In January 2014, Müller won the RTL reality show Ich bin ein Star – Holt mich hier raus! In April the same year, she released "Auf geht's, Deutschland schießt ein Tor!" ("Let's go, Germany score!"), a song for the 2014 FIFA World Cup.

Since 2013, she has mainly been active as a schlager singer.

Outside of her entertainment career, Müller is an entrepreneur; she owns two online store websites, Lustshoppen24 and Königsklasse, and opened a fashion boutique in the center of Leipzig in 2013, which closed after a few months.
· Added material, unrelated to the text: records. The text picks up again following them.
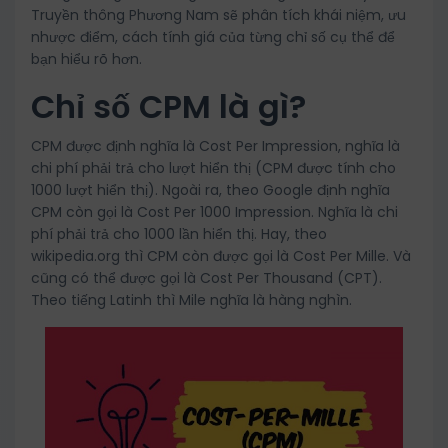
Truyền thông Phương Nam sẽ phân tích khái niệm, ưu
nhược điểm, cách tính giá của từng chỉ số cụ thể để
bạn hiểu rõ hơn.
Chỉ số CPM là gì?
CPM được định nghĩa là Cost Per Impression, nghĩa là
chi phí phải trả cho lượt hiển thị (CPM được tính cho
1000 lượt hiển thị). Ngoài ra, theo Google định nghĩa
CPM còn gọi là Cost Per 1000 Impression. Nghĩa là chi
phí phải trả cho 1000 lần hiển thị. Hay, theo
wikipedia.org thì CPM còn được gọi là Cost Per Mille. Và
cũng có thể được gọi là Cost Per Thousand (CPT).
Theo tiếng Latinh thì Mile nghĩa là hàng nghìn.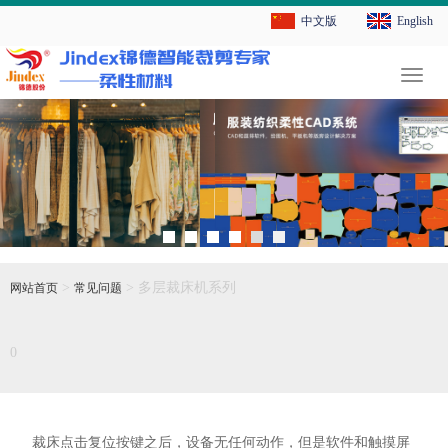
中文版
English
切
换
导
航
>
> 多层裁床机系列
网站首页
常见问题
0
裁床点击复位按键之后，设备无任何动作，但是软件和触摸屏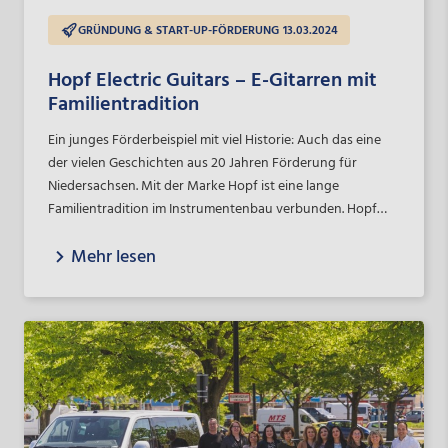
GRÜNDUNG & START-UP-FÖRDERUNG
13.03.2024
Hopf Electric Guitars – E-Gitarren mit
Familientradition
Ein junges Förderbeispiel mit viel Historie: Auch das eine
der vielen Geschichten aus 20 Jahren Förderung für
Niedersachsen. Mit der Marke Hopf ist eine lange
Familientradition im Instrumentenbau verbunden. Hopf
Electric Guitars lässt unter dem Leitspruch „Echoes of the
Mehr lesen
Past, Riffs for the Future“ bekannte Gitarrenmodelle aus
den 1950er bis 1970er Jahren wieder aufleben. Seit Oktober
2023 unterstützt das Förderdarlehen „MikroSTARTer
Niedersachsen“ der NBank die Umsetzung der
Geschäftsidee. Im Gespräch mit dem Geschäftsführer
Daniel Hopf wird schnell klar, wie gut Tradition,
Handwerkskunst und höchste Ansprüche an moderne
Soundqualität zusammenpassen.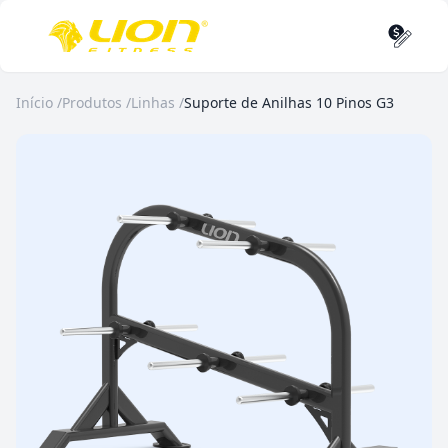
Início
/
Produtos
/
Linhas
/
Suporte de Anilhas 10 Pinos G3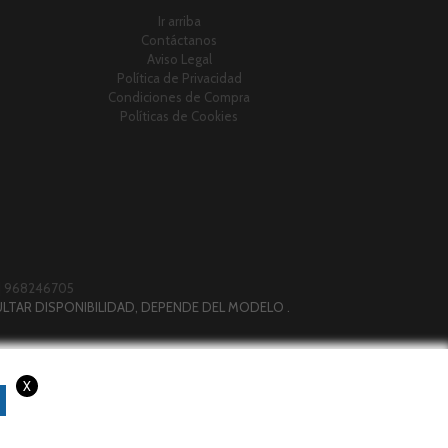
Ir arriba
Contáctanos
Aviso Legal
Política de Privacidad
Condiciones de Compra
Políticas de Cookies
|
968246705
LTAR DISPONIBILIDAD, DEPENDE DEL MODELO .
X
Beginning in September 2022, first video recordings were published showing right-wing extremism slogans in the audience at one of her performances in Leipzig. Müller subsequently distanced herself from the people in her audience and from right-wing ideas. Later, more footage of the same performance revealed her raising the right arm, apparently showing the Hitler salute. As a result, the Saxon state police is investigating; Nazi signs and symbols, including the Hitler salute, are illegal in Germany. Müller said these hand movements are not from a right-wing extremist background, but a part of her show since her first stage performances. The indictment was issued in May 2023. Later that year, she appeared at a boxing event with strong links to the far-right scene. Müller again distanced herself from the right-wing extremist scene.